Speaking at one-day workshop on Maximising Finance for Development (MFD) of Infrastructure in Nigeria organised by the World Bank Group in Abuja, she said the cash amounts to roughly $100 billion per year.
“With a total federal budget of less than $30 billion for 2019 and the dependency of Nigeria’s income on oil revenue with unpredictable global price fluctuation, Nigeria no doubt, lacks the fiscal space to self-finance the required infrastructure investment,” she said.
The minister said the investment required to bridge this huge infrastructure gap has been planned to be financed through both public and private sector participation.
Mrs Ahmed said: “The private sector is expected to cater for about 48per cent of the investments which will account for assets that are fully owned and financed by the private sector itself.

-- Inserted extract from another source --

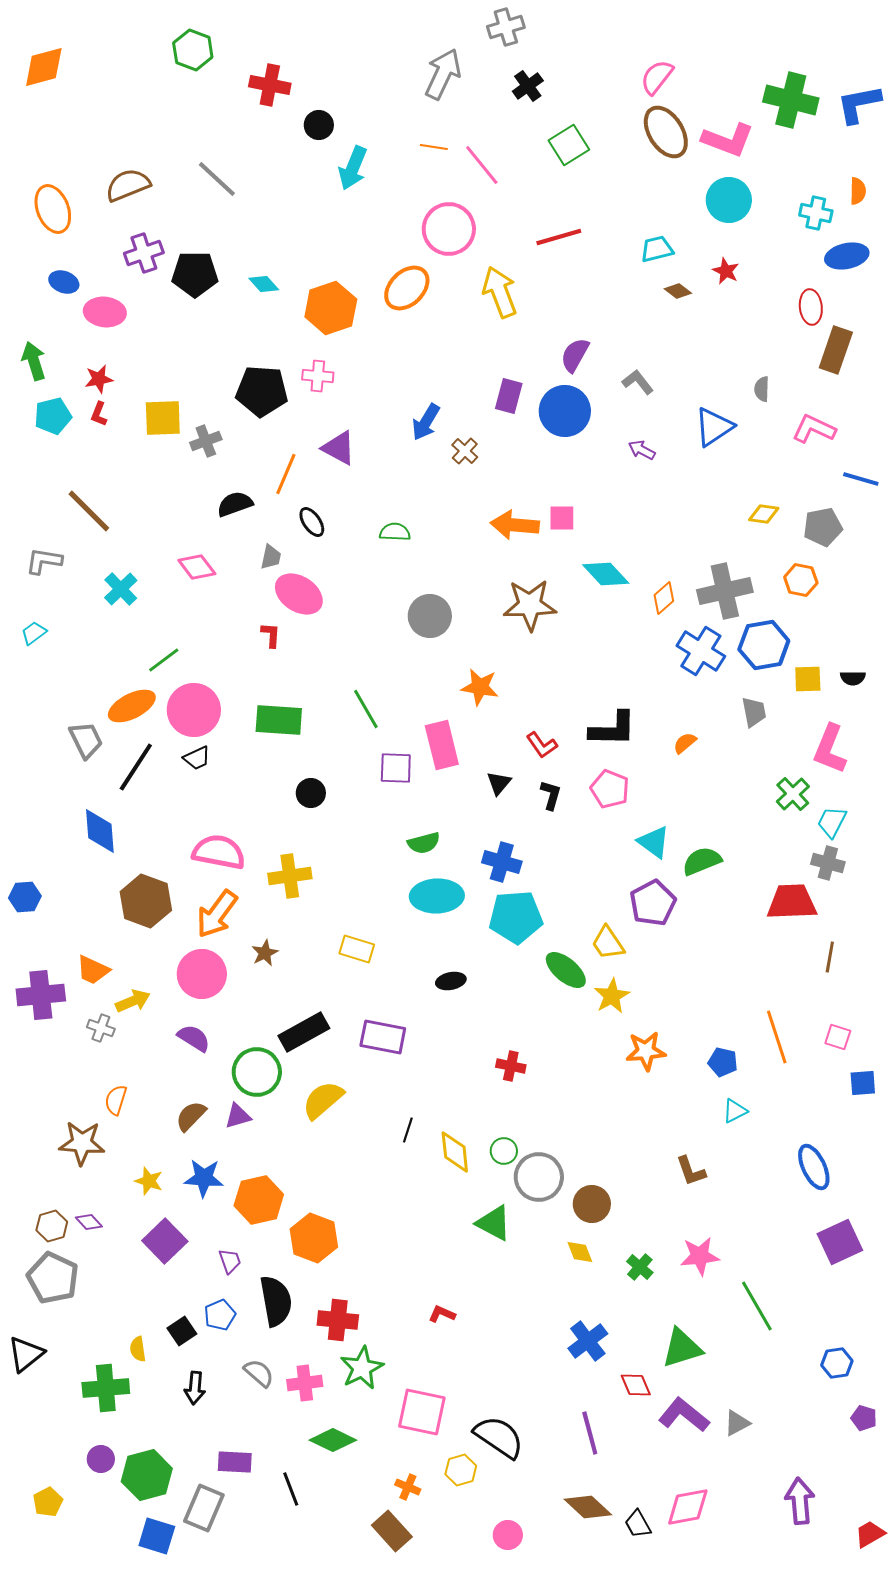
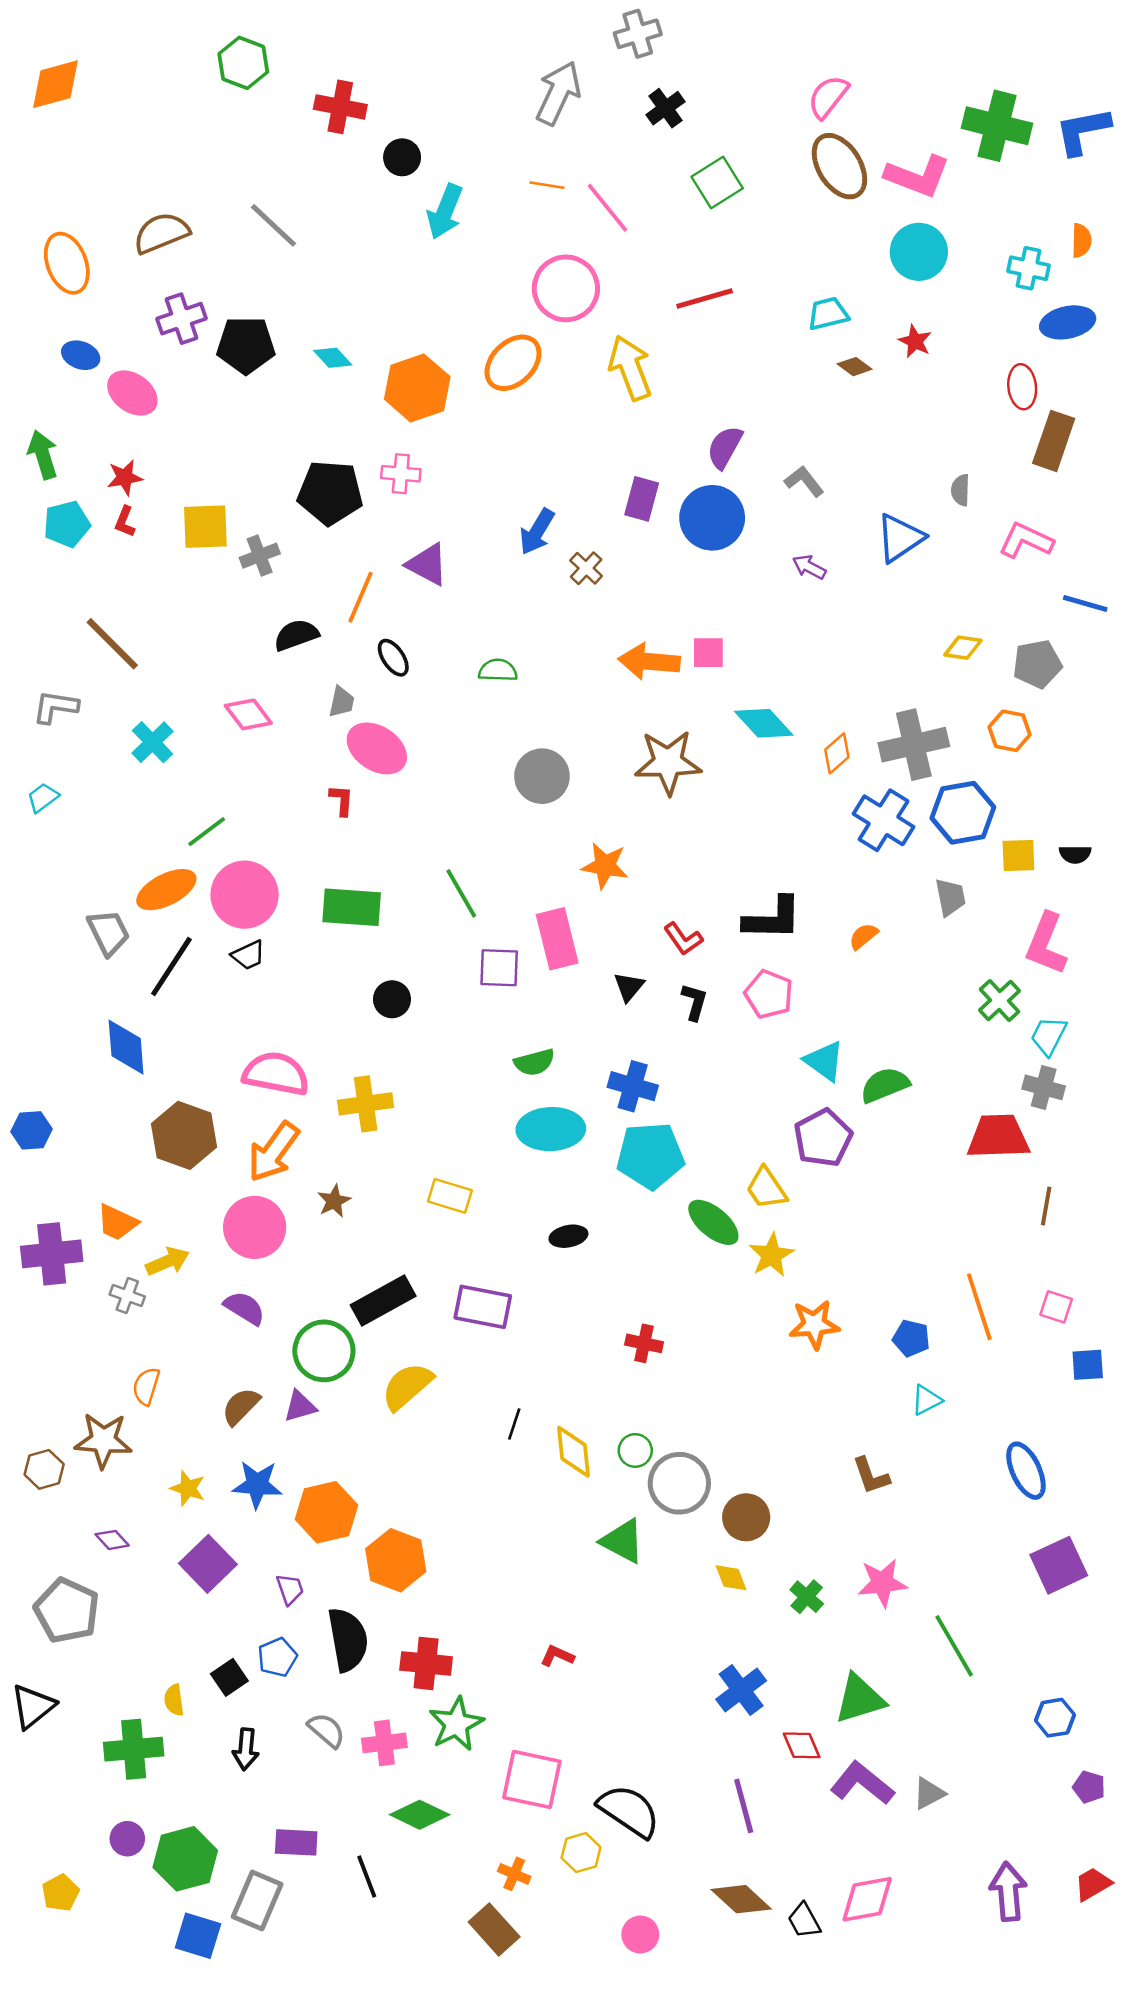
pink ellipse: (105, 312) -> (132, 393), turned 30
brown hexagon: (52, 1226) -> (44, 1469), moved
red trapezoid: (870, 1534) -> (1093, 1884), moved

The remaining 52per cent of the required investment is expected to be financed from a combination of public and private sector for the first phase of the implementation.”
The private sector is also expected to play a key role in providing critical infrastructure, either directly through privatisation or in collaboration with the government under public private partnership (PPP) arrangements.
“There are four primary financing options: governments budgets; public debt; other public sources (e.g. Sovereign Wealth Fund, Public Pension Fund); and PPPs, available for financing the investments,” she said.
In addition to already committed private sector investments, she said government is strategically considering how much, on project-by-project basis, to leverage from the primary financing options to ensure optimal risk allocation.
Mrs Ahmed commended the effort of the World Bank Group for the timely intervention on infrastructure developmen. “The Federal Government has created an Infrastructure Project Development Facility to finance early project development activities so as to create a pipeline of bankable PPP projects, establish a dedicated cash backed fund (Government Resource Fund) outside the annual budgetary allocation process to finance the government’s contributions on infrastructure involving the private sector,” the minister explained.
Giving an overview of Nigeria’s infrastructure gap, Mrs Ahmed said the country’s core infrastructure stock is currently estimated at 30per cent of the gross domestic product (GDP) which falls far short of the international benchmark of 70per cent.
She said the effect of weak infrastructure is most striking in the energy and transportation sector. The two sectors, according to her, are key to national and economic development due to their multiplier effect across all sectors of the economy.
The minister said increased private sector participation, through both PPPs and full privatisation, is required to decrease the burden of the required infrastructure investments by the public sector.